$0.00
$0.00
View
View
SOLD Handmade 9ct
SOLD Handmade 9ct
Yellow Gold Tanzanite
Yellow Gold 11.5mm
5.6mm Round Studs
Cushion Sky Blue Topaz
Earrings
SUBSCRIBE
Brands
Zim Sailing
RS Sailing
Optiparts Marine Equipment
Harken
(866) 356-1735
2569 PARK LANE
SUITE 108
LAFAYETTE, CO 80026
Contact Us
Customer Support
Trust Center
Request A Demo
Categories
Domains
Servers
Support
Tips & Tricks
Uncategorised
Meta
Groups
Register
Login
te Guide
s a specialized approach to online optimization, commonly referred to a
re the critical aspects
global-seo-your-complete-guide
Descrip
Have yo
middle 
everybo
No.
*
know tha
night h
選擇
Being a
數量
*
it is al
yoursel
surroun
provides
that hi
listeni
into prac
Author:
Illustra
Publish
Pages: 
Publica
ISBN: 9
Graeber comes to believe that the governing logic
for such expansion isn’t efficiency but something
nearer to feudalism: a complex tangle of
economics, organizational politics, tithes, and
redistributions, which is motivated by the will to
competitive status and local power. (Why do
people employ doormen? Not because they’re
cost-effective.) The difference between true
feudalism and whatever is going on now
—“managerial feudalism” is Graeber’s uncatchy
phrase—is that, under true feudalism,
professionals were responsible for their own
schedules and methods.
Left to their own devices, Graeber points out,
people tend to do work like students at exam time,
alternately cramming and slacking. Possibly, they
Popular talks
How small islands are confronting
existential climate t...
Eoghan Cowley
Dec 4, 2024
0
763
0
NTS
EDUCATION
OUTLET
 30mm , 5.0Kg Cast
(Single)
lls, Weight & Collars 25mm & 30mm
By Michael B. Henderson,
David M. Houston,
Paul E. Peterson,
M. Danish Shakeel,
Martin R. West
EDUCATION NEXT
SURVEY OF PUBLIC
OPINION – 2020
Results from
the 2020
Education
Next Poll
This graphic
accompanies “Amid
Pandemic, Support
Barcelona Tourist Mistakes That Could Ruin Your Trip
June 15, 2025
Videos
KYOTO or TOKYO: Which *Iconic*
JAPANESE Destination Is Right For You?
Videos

> **EXERCISE REQUIREMENTS**
Copy out, exactly as given, the line containing "people employ doormen? Not because they’re" together with every line after it in the material.

> **EXERCISE SOLUTION**
people employ doormen? Not because they’re
cost-effective.) The difference between true
feudalism and whatever is going on now
—“managerial feudalism” is Graeber’s uncatchy
phrase—is that, under true feudalism,
professionals were responsible for their own
schedules and methods.
Left to their own devices, Graeber points out,
people tend to do work like students at exam time,
alternately cramming and slacking. Possibly, they
Popular talks
How small islands are confronting
existential climate t...
Eoghan Cowley
Dec 4, 2024
0
763
0
NTS
EDUCATION
OUTLET
 30mm , 5.0Kg Cast
(Single)
lls, Weight & Collars 25mm & 30mm
By Michael B. Henderson,
David M. Houston,
Paul E. Peterson,
M. Danish Shakeel,
Martin R. West
EDUCATION NEXT
SURVEY OF PUBLIC
OPINION – 2020
Results from
the 2020
Education
Next Poll
This graphic
accompanies “Amid
Pandemic, Support
Barcelona Tourist Mistakes That Could Ruin Your Trip
June 15, 2025
Videos
KYOTO or TOKYO: Which *Iconic*
JAPANESE Destination Is Right For You?
Videos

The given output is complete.